Or in the tote bag. And that’d be junk salads, thankyouverymuch.
Passover doesn’t officially end until sundown tomorrow night and leaving my current craving for an English muffin aside, I haven’t really craved any grains, beans, or too many potatoes. That has been a new experience for the most part and I credit having my gluten free matzah with the difference.
But enough about all of my eating over the past week. I want to focus on what has been my go-to lunch during the holiday: the junk salad. These things haven’t been small and I’ve loved trying different combinations of vegetables for my meal!
I’ve used romaine lettuce and spinach leaves as the base for every salad. They provide good nutrients, taste, and the perfect canvas for colorful toppings!
This salad had sliced carrot, English cucumber, red onion, artichoke hearts, red bell pepper, Feta cheese, dill, Trader Joe’s 21 Seasoning salute, and a pickle on the side.
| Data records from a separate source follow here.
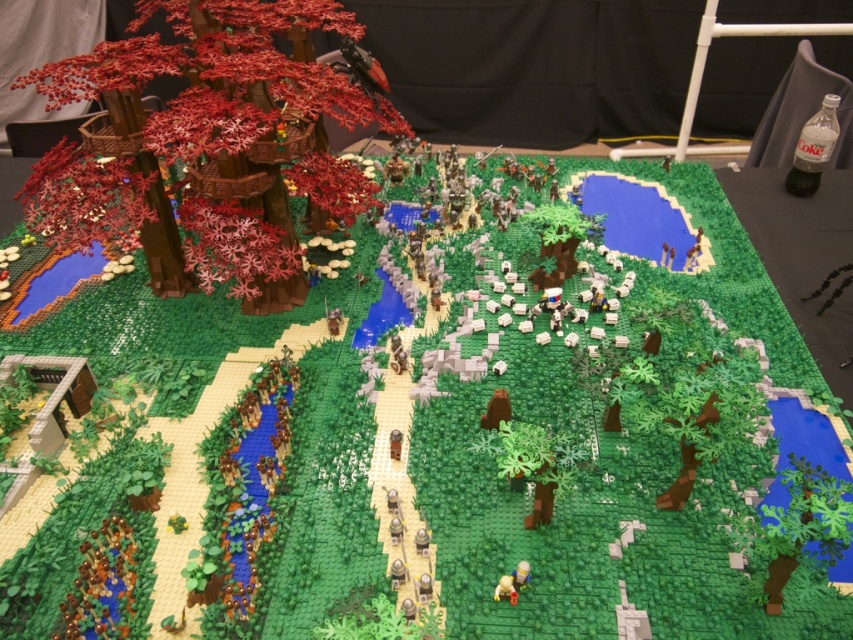 Between green matte tree at lower right and green matte tree at center, which one appears on the left side from the viewer's perspective?

Positioned to the left is green matte tree at center.

Describe the element at coordinates (798, 528) in the screenshot. I see `green matte tree at lower right` at that location.

At what (x,y) coordinates should I click in order to perform the action: click on green matte tree at lower right. Please return your answer as a coordinate pair (x, y). Looking at the image, I should click on (798, 528).

Is brick-red leaves at left closer to camera compared to green matte tree at center?

That is False.

Is brick-red leaves at left shorter than green matte tree at center?

No, brick-red leaves at left is not shorter than green matte tree at center.

Describe the element at coordinates (207, 134) in the screenshot. I see `brick-red leaves at left` at that location.

Locate an element on the screen. The width and height of the screenshot is (853, 640). brick-red leaves at left is located at coordinates (207, 134).

Does brick-red leaves at left have a larger size compared to green matte tree at lower right?

Yes.

Does point (173, 12) lie in front of point (831, 564)?

No, it is behind (831, 564).

Is point (271, 125) behind point (776, 566)?

That is True.

Find the location of `brick-red leaves at left`. brick-red leaves at left is located at coordinates (207, 134). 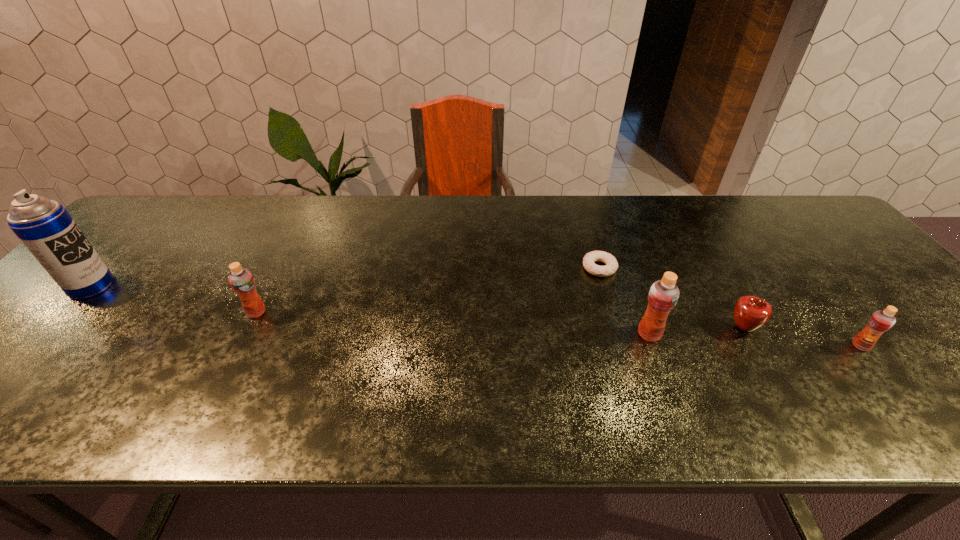 Where is `vacant space that is in between the second shortest object and the rightmost object`? vacant space that is in between the second shortest object and the rightmost object is located at coordinates (802, 337).

Find the location of a particular element. vacant space that is in between the leftmost object and the rightmost orange juice is located at coordinates (476, 316).

This screenshot has height=540, width=960. I want to click on object identified as the second closest to the fifth shortest object, so click(x=751, y=313).

The height and width of the screenshot is (540, 960). I want to click on object that ranks as the fourth closest to the aerosol can, so click(x=751, y=313).

Choose which orange juice is the second nearest neighbor to the shortest orange juice. Please provide its 2D coordinates. Your answer should be formatted as a tuple, i.e. [(x, y)], where the tuple contains the x and y coordinates of a point satisfying the conditions above.

[(241, 280)]

Select which orange juice appears as the second closest to the second shortest orange juice. Please provide its 2D coordinates. Your answer should be formatted as a tuple, i.e. [(x, y)], where the tuple contains the x and y coordinates of a point satisfying the conditions above.

[(880, 321)]

Find the location of a particular element. free spot that satisfies the following two spatial constraints: 1. on the back side of the fifth object from left to right; 2. on the label side of the aerosol can is located at coordinates (719, 286).

Identify the location of free location that satisfies the following two spatial constraints: 1. on the back side of the second tallest orange juice; 2. on the right side of the shortest object. This screenshot has width=960, height=540. (279, 268).

What are the coordinates of `blank area in the image that satisfies the following two spatial constraints: 1. on the label side of the rightmost orange juice; 2. on the right side of the leftmost object` in the screenshot? It's located at (35, 346).

Locate an element on the screen. vacant space that satisfies the following two spatial constraints: 1. on the back side of the tallest orange juice; 2. on the left side of the apple is located at coordinates (647, 328). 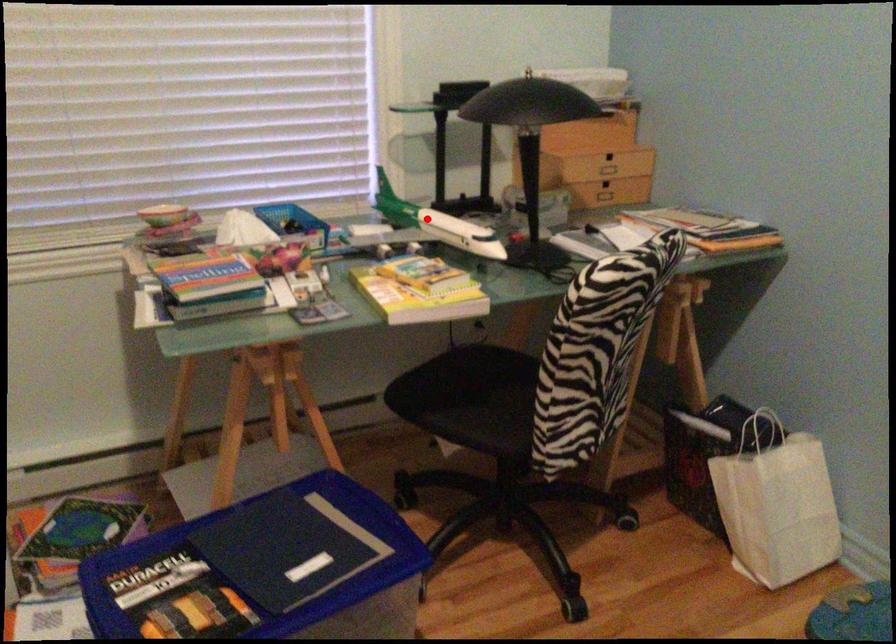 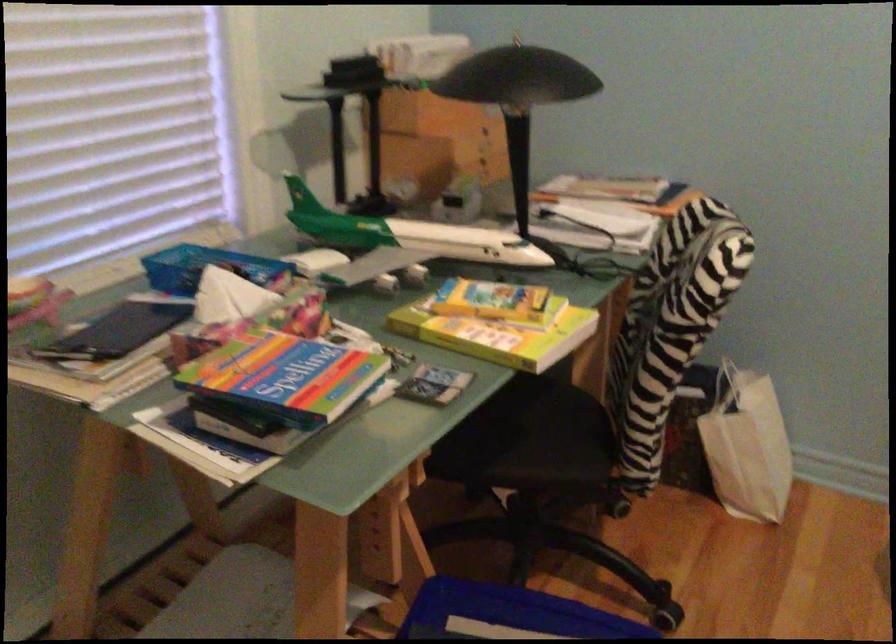 Question: I am providing you with two images of the same scene from different viewpoints. A red point is marked on the first image. At the location where the point appears in image 1, is it still visible in image 2?

Choices:
 (A) Yes
 (B) No

Answer: (A) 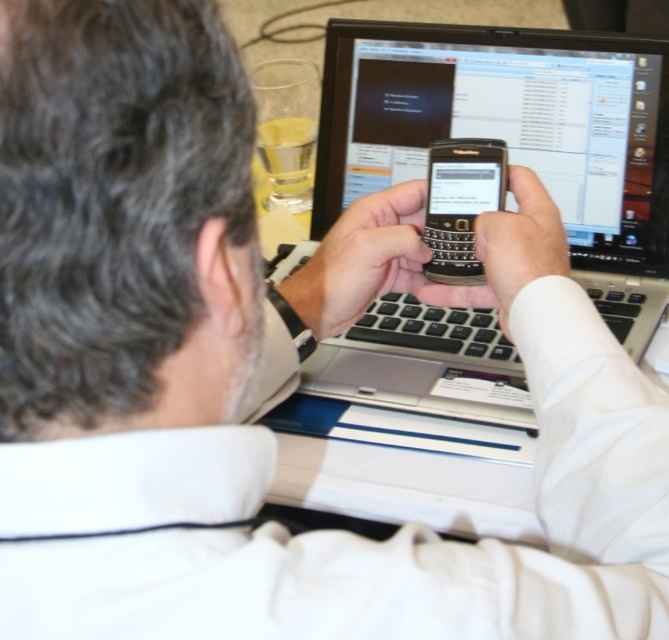 You are a photographer taking a picture of the silver metallic laptop at center and the black plastic smartphone at center. Which object should you focus on first if you want to capture both in focus, given that your camera can only focus on one plane at a time?

The silver metallic laptop at center is above the black plastic smartphone at center, so you should focus on the silver metallic laptop at center first to ensure both are in focus since it is closer to the camera plane.

You are trying to locate two points on the image. The first point is at coordinate point(520, 376) and the second is at point(462, 244). From the perspective of someone sitting at the desk, which point is closer to them?

Point(462, 244) is closer to the person sitting at the desk because it is in front of point(520, 376).

You have a small desk with limited space. You need to place both the silver metallic laptop at center and the black plastic smartphone at center on it. Since the desk can only accommodate one of them, which one should you choose to place on the desk first to maximize space efficiency?

The black plastic smartphone at center has a smaller width than the silver metallic laptop at center, so you should place the silver metallic laptop at center first to utilize the available space more effectively. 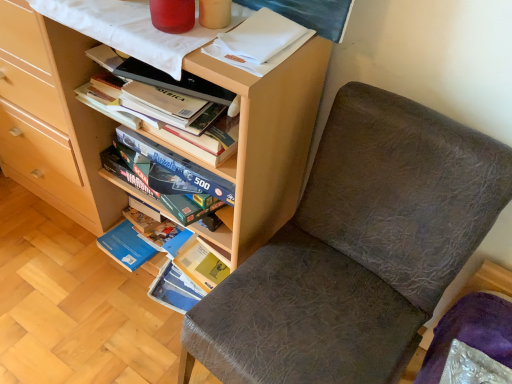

Today’s lunch changed up the mix a bit. The focal point was a beautiful roasted portobello mushroom cap that I roasted with Trader Joe’s 21 Seasoning Salute. I also had artichoke hearts, English cucumber, carrot, red onion, roasted cauliflower, Feta, black pepper, and green olives.
They take maybe 5 minutes to assemble, including washing an cutting some of the vegetables, and they take a good 25-30 minutes to eat (I’m a slow eater anyways) and I get to savor each bite!
With some extra (non-cheese) protein mixed in (beans, chicken) I am thrilled to continue toting junk salads for lunch throughout the spring and summer! They are naturally gluten free, healthy and all around satisfying!
What are your favorite salad toppings?